Luciana explica que o fato de fornecer medicamentos para condições que precisam de atenção contínua ajuda a não sobrecarregar o sistema de saúde. “São doenças que têm uma alta taxa de incidência e tem essa questão de que são medicamentos de uso contínuo. Se a pessoa não aderir completamente ao tratamento, vai interferir em toda a condição daquela doença. A falta de um antihipertensivo, por exemplo, faz com que a pessoa acabe tendo que usar mais outras portas de entrada do SUS, como atendimentos de urgência e emergência”, aponta.
A pesquisadora ainda aponta que o fornecimento de remédios em farmácias e drogarias favorece a adesão dos pacientes.
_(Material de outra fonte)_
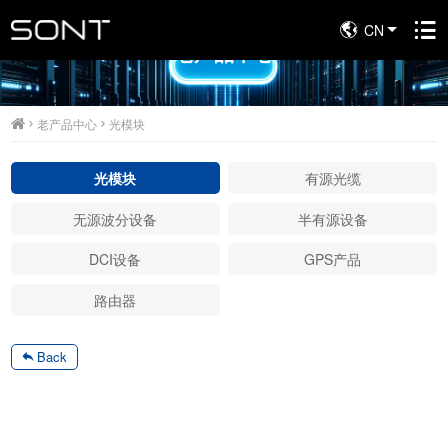
CN
老产品中心
老产品中心
光模块
光模块
有源光缆
无源波分设备
半有源设备
DCI设备
GPS产品
路由器
Back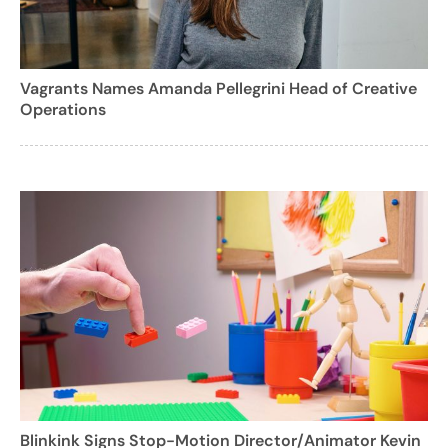
Vagrants Names Amanda Pellegrini Head of Creative
Operations
Blinkink Signs Stop-Motion Director/Animator Kevin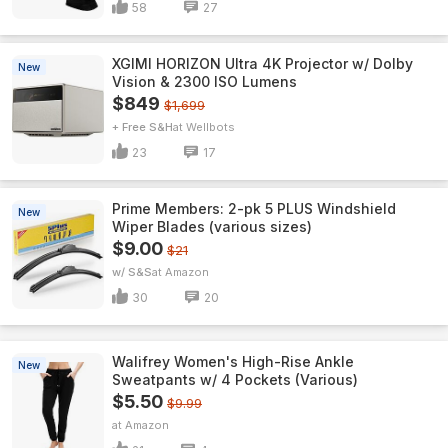
58
27
XGIMI HORIZON Ultra 4K Projector w/ Dolby
New
Vision & 2300 ISO Lumens
$849
$1,699
+ Free S&H
Wellbots
23
17
Prime Members: 2-pk 5 PLUS Windshield
New
Wiper Blades (various sizes)
$9.00
$21
w/ S&S
Amazon
30
20
Walifrey Women's High-Rise Ankle
New
Sweatpants w/ 4 Pockets (Various)
$5.50
$9.99
Amazon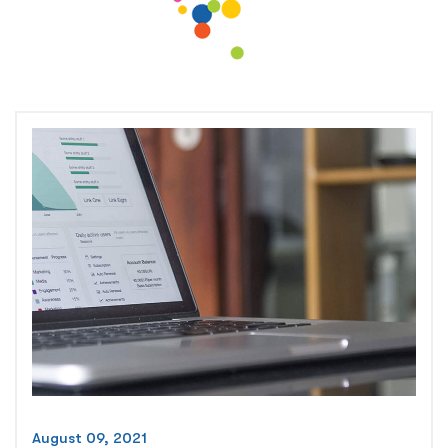
August 09, 2021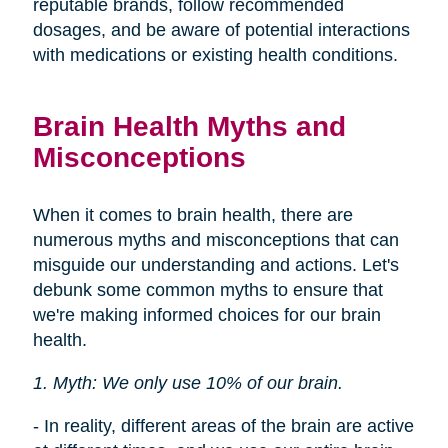
reputable brands, follow recommended
dosages, and be aware of potential interactions
with medications or existing health conditions.
Brain Health Myths and
Misconceptions
When it comes to brain health, there are
numerous myths and misconceptions that can
misguide our understanding and actions. Let's
debunk some common myths to ensure that
we're making informed choices for our brain
health.
1. Myth: We only use 10% of our brain.
- In reality, different areas of the brain are active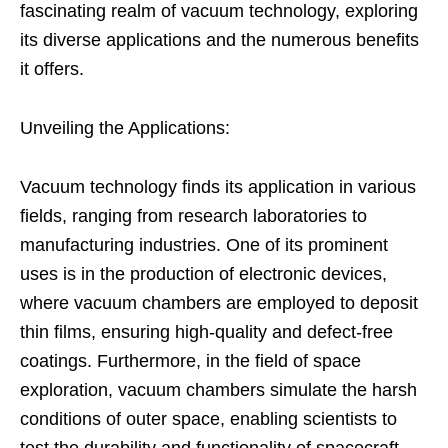
fascinating realm of vacuum technology, exploring
its diverse applications and the numerous benefits
it offers.
Unveiling the Applications:
Vacuum technology finds its application in various
fields, ranging from research laboratories to
manufacturing industries. One of its prominent
uses is in the production of electronic devices,
where vacuum chambers are employed to deposit
thin films, ensuring high-quality and defect-free
coatings. Furthermore, in the field of space
exploration, vacuum chambers simulate the harsh
conditions of outer space, enabling scientists to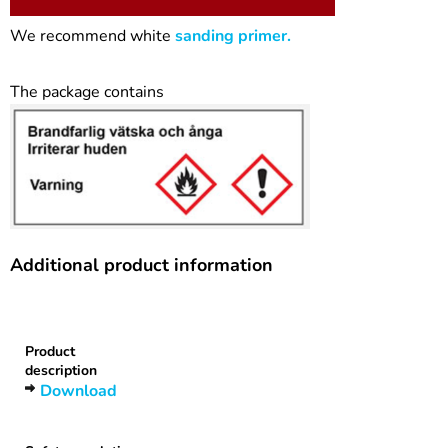
We recommend white
sanding primer.
The package contains
Additional product information
Heading
1
Product
description
Download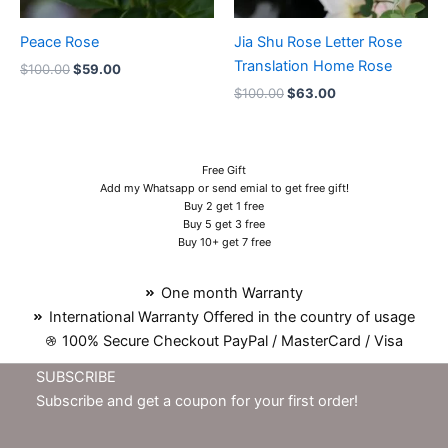
Peace Rose
Jia Shu Rose Letter Rose
Translation Home Rose
$
100.00
$
59.00
$
100.00
$
63.00
Free Gift
Add my Whatsapp or send emial to get free gift!
Buy 2 get 1 free
Buy 5 get 3 free
Buy 10+ get 7 free
One month Warranty
International Warranty Offered in the country of usage
100% Secure Checkout PayPal / MasterCard / Visa
SUBSCRIBE
Subscribe and get a coupon for your first order!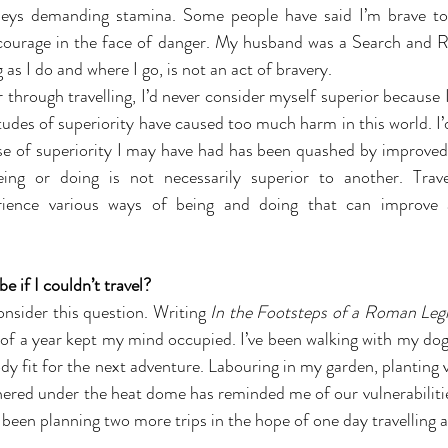
neys demanding stamina. Some people have said I’m brave to 
 courage in the face of danger. My husband was a Search and R
 as I do and where I go, is not an act of bravery.
through travelling, I’d never consider myself superior because I
itudes of superiority have caused too much harm in this world. I’d 
nse of superiority I may have had has been quashed by improved
ing or doing is not necessarily superior to another. Travel
erience various ways of being and doing that can improve 
 if I couldn’t travel?
onsider this question. Writing 
In the Footsteps of a Roman Leg
 of a year kept my mind occupied. I’ve been walking with my dog 
dy fit for the next adventure. Labouring in my garden, planting 
hered under the heat dome has reminded me of our vulnerabilities
been planning two more trips in the hope of one day travelling a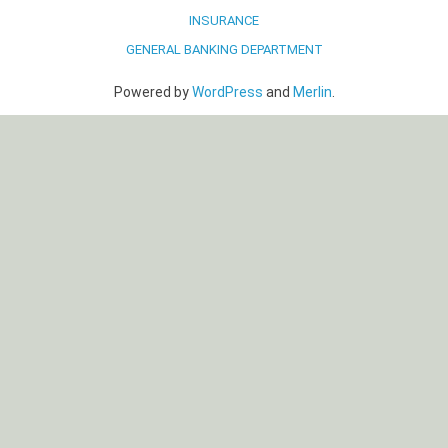
INSURANCE
GENERAL BANKING DEPARTMENT
Powered by
WordPress
and
Merlin
.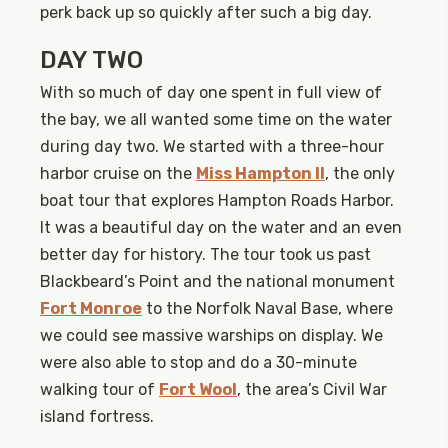
perk back up so quickly after such a big day.
DAY TWO
With so much of day one spent in full view of
the bay, we all wanted some time on the water
during day two. We started with a three-hour
harbor cruise on the
Miss Hampton II
, the only
boat tour that explores Hampton Roads Harbor.
It was a beautiful day on the water and an even
better day for history. The tour took us past
Blackbeard’s Point and the national monument
Fort Monroe
to the Norfolk Naval Base, where
we could see massive warships on display. We
were also able to stop and do a 30-minute
walking tour of
Fort Wool
, the area’s Civil War
island fortress.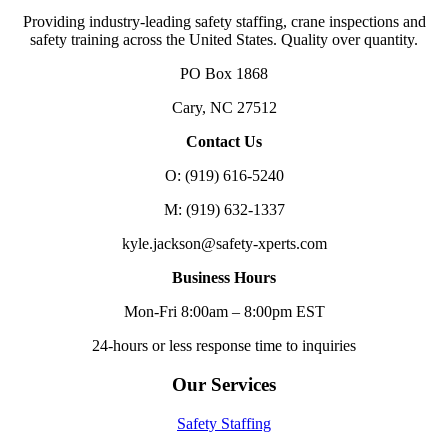
Providing industry-leading safety staffing, crane inspections and
safety training across the United States. Quality over quantity.
PO Box 1868
Cary, NC 27512
Contact Us
O: (919) 616-5240
M: (919) 632-1337
kyle.jackson@safety-xperts.com
Business Hours
Mon-Fri 8:00am – 8:00pm EST
24-hours or less response time to inquiries
Our Services
Safety Staffing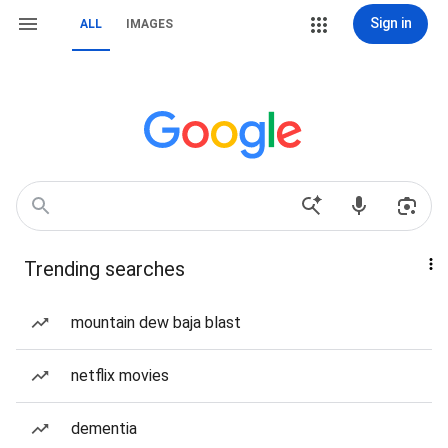
Sign in
ALL
IMAGES
Trending searches
mountain dew baja blast
netflix movies
dementia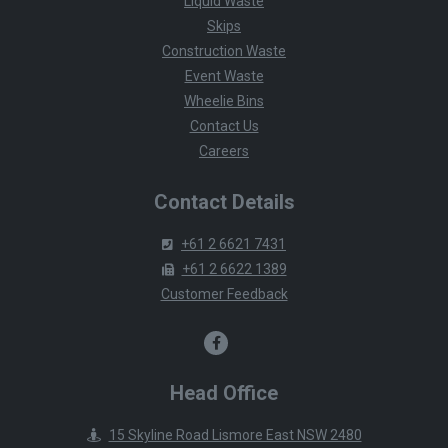
Liquid Waste
Skips
Construction Waste
Event Waste
Wheelie Bins
Contact Us
Careers
Contact Details
+61 2 6621 7431
+61 2 6622 1389
Customer Feedback
Head Office
15 Skyline Road Lismore East NSW 2480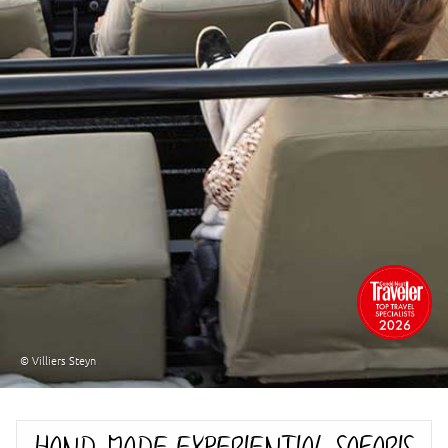
© Villiers Steyn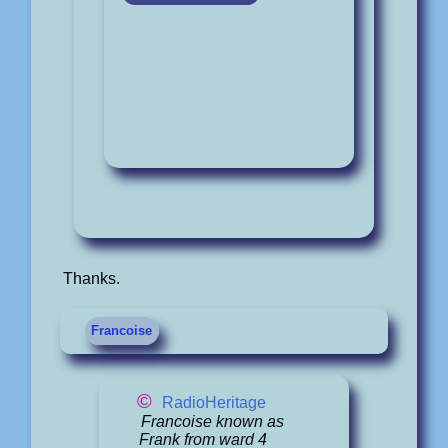
Thanks.
Francoise
©
RadioHeritage
Francoise known as
Frank from ward 4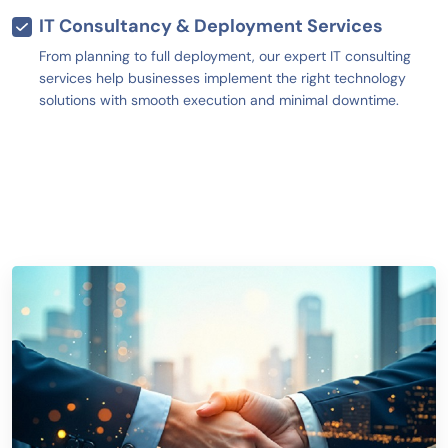
IT Consultancy & Deployment Services
From planning to full deployment, our expert IT consulting
services help businesses implement the right technology
solutions with smooth execution and minimal downtime.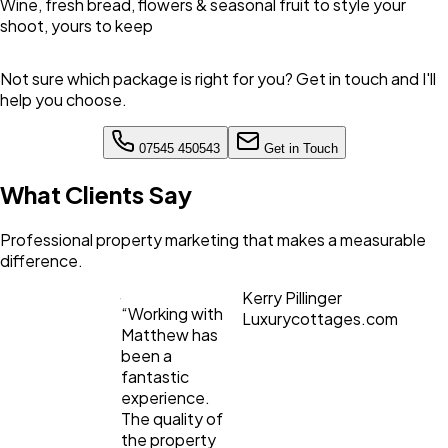
Wine, fresh bread, flowers & seasonal fruit to style your
shoot, yours to keep
Not sure which package is right for you? Get in touch and I'll
help you choose.
07545 450543
Get in Touch
What Clients Say
Professional property marketing that makes a measurable
difference.
Kerry Pillinger
“
Working with
Luxurycottages.com
Matthew has
been a
fantastic
experience.
The quality of
the property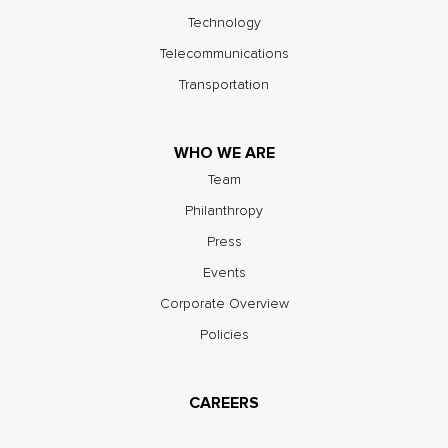
Technology
Telecommunications
Transportation
WHO WE ARE
Team
Philanthropy
Press
Events
Corporate Overview
Policies
CAREERS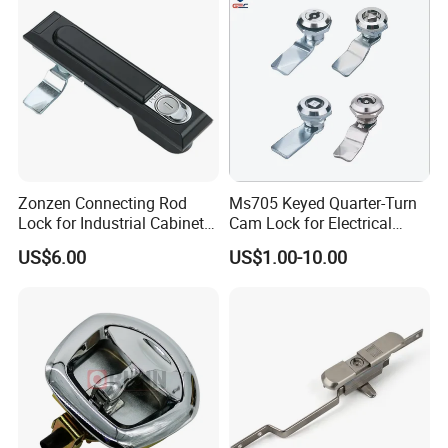
Zonzen Connecting Rod
Ms705 Keyed Quarter-Turn
Lock for Industrial Cabinet
Cam Lock for Electrical
Doors Ms834-1
Cabinet Doors
US$6.00
US$1.00-10.00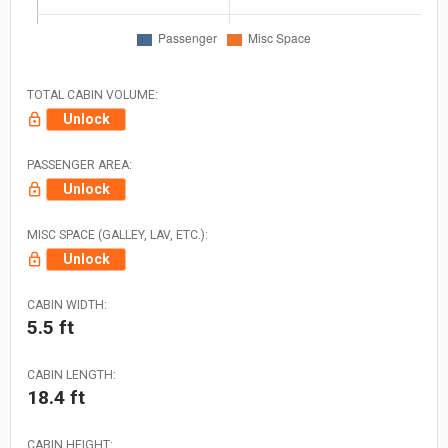
TOTAL CABIN VOLUME:
Unlock
PASSENGER AREA:
Unlock
MISC SPACE (GALLEY, LAV, ETC.):
Unlock
CABIN WIDTH:
5.5 ft
CABIN LENGTH:
18.4 ft
CABIN HEIGHT: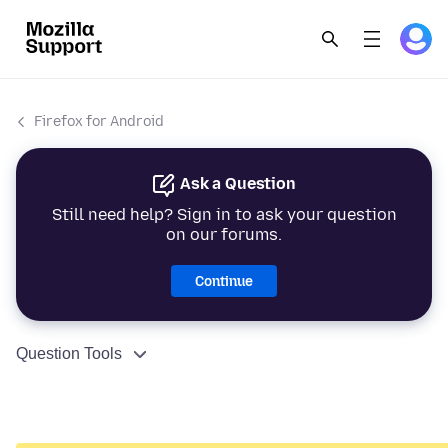
Firefox for Android
Ask a Question
Still need help? Sign in to ask your question
on our forums.
Continue
Question Tools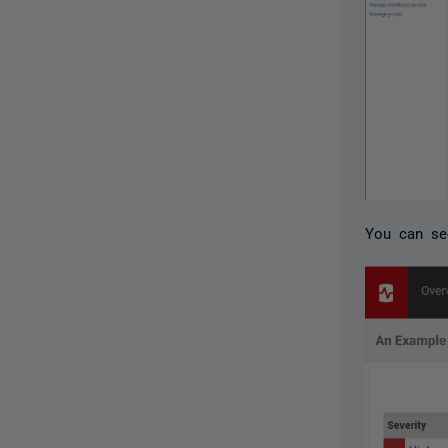
You can see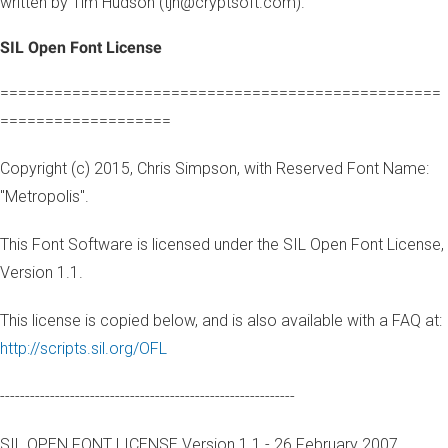
written by Tim Hudson (tjh@cryptsoft.com).
SIL Open Font License
=================================================
===================
Copyright (c) 2015, Chris Simpson, with Reserved Font Name:
"Metropolis".
This Font Software is licensed under the SIL Open Font License,
Version 1.1.
This license is copied below, and is also available with a FAQ at:
http://scripts.sil.org/OFL
-----------------------------------------------------------
SIL OPEN FONT LICENSE Version 1.1 - 26 February 2007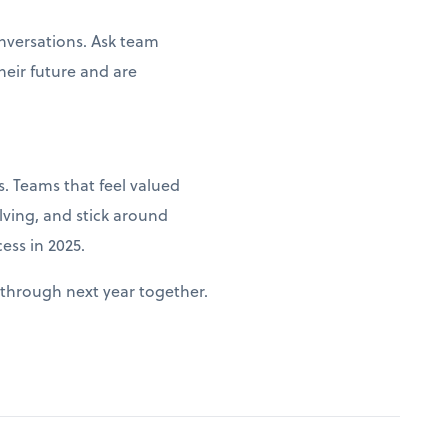
nversations. Ask team
heir future and are
. Teams that feel valued
lving, and stick around
ess in 2025.
through next year together.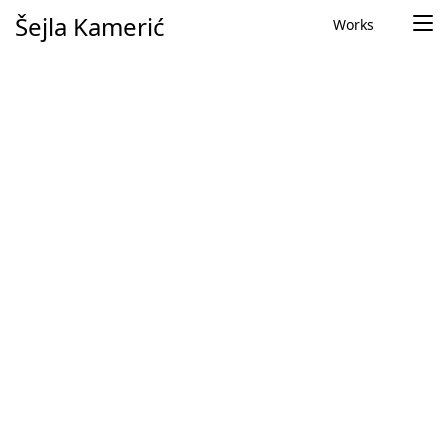
Skip to content
Šejla Kamerić
Works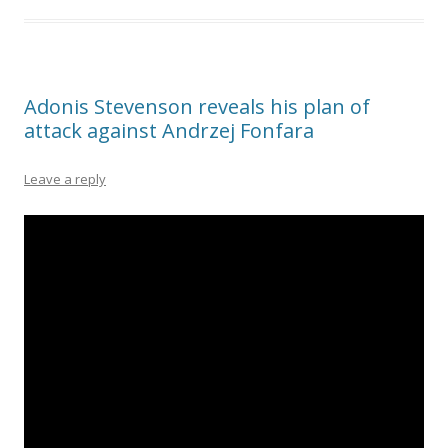
Adonis Stevenson reveals his plan of
attack against Andrzej Fonfara
Leave a reply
Os horários reduzidos dos centros de saúde podem ser proibitivos para pessoas que trabalham todo o dia e a possibilidade de conseguirem medicamentos gratuitos ou com desconto fora do horário comercial cria mais uma opção de acesso a quem precisa do tratamento. O corte bilionário no fim de uma pandemia também dificulta a recuperação de um sistema de saúde que tenta retomar os processos após um período de foco intensivo no combate à COVID-19. “Por conta da pandemia, tivemos atrasos até de alguns diagnósticos que as pessoas deixaram de fazer porque não tinham acesso a consultas”, pontua.
Medicamentos
Ainda segundo O Estado de S. Paulo, o programa Farmácia Popular oferece 13 princípios ativos de forma integralmente gratuita. São eles: brometo de ipratrópio (asma); dipropionato de beclometsona (asma); sulfato de salbutamol (asma); cloridrato de metformina (diabetes); glibenclamida (diabetes); insulina humana (diabetes); insulina humana regular (diabetes); atenolol (hipertensão); captopril (hipertensão); cloridrato de propranolol (hipertensão); hidroclorotiazida (hipertensão); losartana potássica (hipertensão); e maleato de enalapril (hipertensão). Na lista dos remédios que são repassados aos pacientes com até 90% de subsídio estão medicamentos utilizados no tratamento da osteoporose, rinite, doença de Parkinson, glaucoma, colesterol, além de anticoncepcionais e fraldas geriátricas. Em contraste com o corte de verbas, a meta do Plano Nacional de Saúde (PNS) para o período 2020-2023 era de expandir o programa Aqui tem Farmácia Popular para 90% dos municípios com menos de 40 mil habitantes.